Mai spiegato a nessuno. Chi scrive questo articolo ha fatto il servizio militare frequentando la Scuola Ufficiali di Lecce, e ricorda che tra gl’istruttori c’era un sergente che aveva fatto la guerra e, trovandosi accerchiato dai nemici, voleva arrendersi ma non sapeva come si fa. In nessuna scuola militare ti insegnano la resa. La resa non esiste. Né per chi si arrende né per chi accoglie gli arresi.
C’è un film in cui i tedeschi si arrendono ai francesi e si alzano in piedi con le mani in alto supplicando “Bitte, bitte”, ma i francesi gli sparano addosso, poi si guardano in faccia e si chiedono: “Cosa vuol dire ‘bitte, bitte?’”. Poiché non si sa come si fa la resa, semplicemente non la si fa. Se la resa fosse ben spiegata ai soldati, i soldati non farebbero altro che quella. La resa dev’essere un atto estremo, d’invenzione, di disperazione: nel video che sto commentando c’è il soldato russo scoperto nella sua trincea da un drone ucraino, il drone gli sta dando degli ordini, per portarlo al punto di raccolta, e il soldato agita in aria le mani giunte in segno di disperata preghiera. Il giusto nome per questo spezzone sarebbe “soldato a mani giunte prega un drone”.

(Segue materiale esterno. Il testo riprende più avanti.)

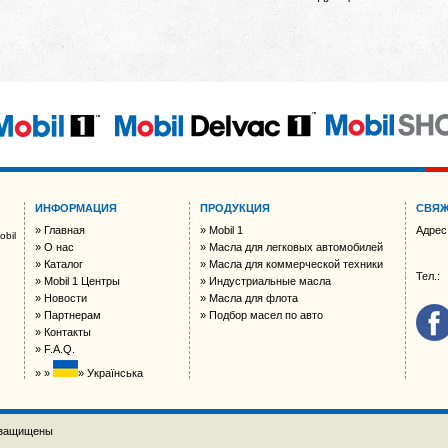
ИНФОРМАЦИЯ
ПРОДУКЦИЯ
СВЯЖ
Главная
Mobil 1
Адрес
bil
О нас
Масла для легковых автомобилей
Каталог
Масла для коммерческой техники
Тел.:
Mobil 1 Центры
Индустриальные масла
Новости
Масла для флота
Партнерам
Подбор масел по авто
Контакты
F.A.Q.
Українська
 защищены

È la prima volta che vedo una scena del genere. Ma certamente non sarà l’ultima. Capiterà ancora che si cattureranno i nemici a distanza, li si raggruppa, li si porta via, per radunarli da qualche parte. Vien da chiedersi: un drone che cattura un prigioniero è più buono o più cattivo di un soldato? Credo che bisogni lasciar giudicare al prigioniero. Il prigioniero è più consolato o più spaventato se vien catturato da un drone? Basta guardare questo prigioniero. È spaventatissimo. Prega il drone agitando le mani giunte come se fosse Dio. Prega, ma non vede nessuna risposta alla sua preghiera. Il vincitore pregato può avere pietà o crudeltà. Con la stessa indifferenza. È una macchina. Non ha anima. Perciò dico: un drone è più crudele di un uomo.